INIBERITA.id, BANJARMASIN- Panitis Khusus DPRD Kota Banjarmasin bersama instansi terkait, membahas atas Rancangan Peraturan Daerah (Raperda) tentang Susunan Organisasi dan Tata Kerja (SOTK), bertempat di Ruang Komisi I Gedung Dewan, Senin (4/8/2025).

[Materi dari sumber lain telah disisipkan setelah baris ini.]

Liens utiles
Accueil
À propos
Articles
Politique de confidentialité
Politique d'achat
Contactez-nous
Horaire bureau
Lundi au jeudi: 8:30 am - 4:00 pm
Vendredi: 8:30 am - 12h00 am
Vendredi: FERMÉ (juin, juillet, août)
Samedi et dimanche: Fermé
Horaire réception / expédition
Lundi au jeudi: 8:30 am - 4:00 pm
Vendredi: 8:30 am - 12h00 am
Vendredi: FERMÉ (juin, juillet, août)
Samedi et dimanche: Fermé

Ketua Pansus Raperda H Dedy Sopian menjelaskan, ada sembilan Satuan Kerja Perangkat Daerah (SKPD), direncanakan direstrukturisasi kelembagaan di Sembilan SKPD tersebut, tujuan untuk memperkuat dan meningkatkan efektivitas pelayanan public, sekaligus untuk efisiensi birokrasi.

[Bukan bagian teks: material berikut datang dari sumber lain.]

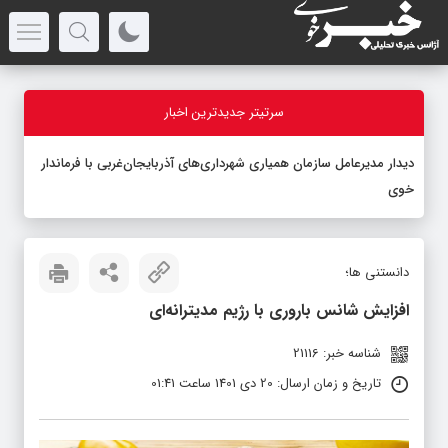
سرتیتر جدیدترین اخبار
دیدار مدیرعامل سازمان همیاری شهرداری‌های آذربایجان‌غربی با فرماندار
خوی
دانستنی ها؛
افزایش شانس باروری با رژیم مدیترانه‌ای
شناسه خبر: 21116
تاریخ و زمان ارسال: 20 دی 1401 ساعت 01:41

“Dalam pembahasan Raperda SOTK tersebut, sedikitnya ada sembilan SKPD yang akan direktrukturisasi untuk memperkuat peran dan fungsinya nanti,”jelasnya.

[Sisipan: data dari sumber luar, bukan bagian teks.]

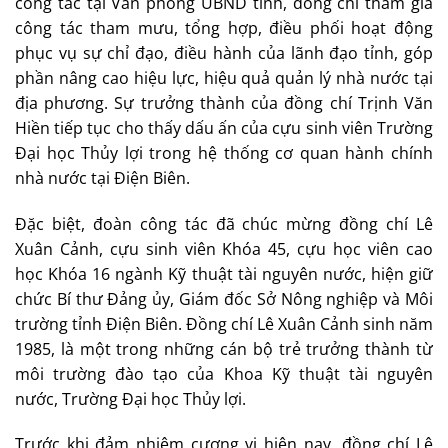
công tác tại Văn phòng UBND tỉnh, đồng chí tham gia
công tác tham mưu, tổng hợp, điều phối hoạt động
phục vụ sự chỉ đạo, điều hành của lãnh đạo tỉnh, góp
phần nâng cao hiệu lực, hiệu quả quản lý nhà nước tại
địa phương. Sự trưởng thành của đồng chí Trịnh Văn
Hiền tiếp tục cho thấy dấu ấn của cựu sinh viên Trường
Đại học Thủy lợi trong hệ thống cơ quan hành chính
nhà nước tại Điện Biên.
Đặc biệt, đoàn công tác đã chúc mừng đồng chí Lê
Xuân Cảnh, cựu sinh viên Khóa 45, cựu học viên cao
học Khóa 16 ngành Kỹ thuật tài nguyên nước, hiện giữ
chức Bí thư Đảng ủy, Giám đốc Sở Nông nghiệp và Môi
trường tỉnh Điện Biên. Đồng chí Lê Xuân Cảnh sinh năm
1985, là một trong những cán bộ trẻ trưởng thành từ
môi trường đào tạo của Khoa Kỹ thuật tài nguyên
nước, Trường Đại học Thủy lợi.
Trước khi đảm nhiệm cương vị hiện nay, đồng chí Lê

Diantaranya ujar politisi PKB ini, Badan Perencanaan Pembangunan Daerah, Penelitian dan Pengembangan (Bappedalitbang), nantinya akan diperkuat tugas dan fungsinya dan namanya berubah menjadi Badan Perencanaan dan Inovasi Daerah disingkat BAPPERIDA.
Selanjutnya, Badan Kepegawaian Daerah Pendidikan dan Pelatihan (BKD Diklat), Nomenklaturnya akan diubah menjadi Badan Kepegawaian dan Pengembangan Sumber Daya Manusia (BKPSDM), hal ini penyesuaian beban kerja di tiga bidang yang ada.
Kemudian, tambah Dedy Sopian, hal ini dikarenakan akan ada penggabungan kewenangan di sektor usaha mikro dan koperasi, dari Dinas Koperasi Usaha Mikro dan Tenaga Kerja (Diskopumnaker) dan pengelolaannya akan dialihkan ke Dinas Perdagangan dan Perindustrian (Disperdagin).
“Tujuannya untuk mengurangi potensi tumpang tindih kewenangan diantara kedua SKPD tersebut. Sehingga, pengelolaan sektor mikro dapat dikelola dengan baik terutama di sektor UMKM,” tambahnya.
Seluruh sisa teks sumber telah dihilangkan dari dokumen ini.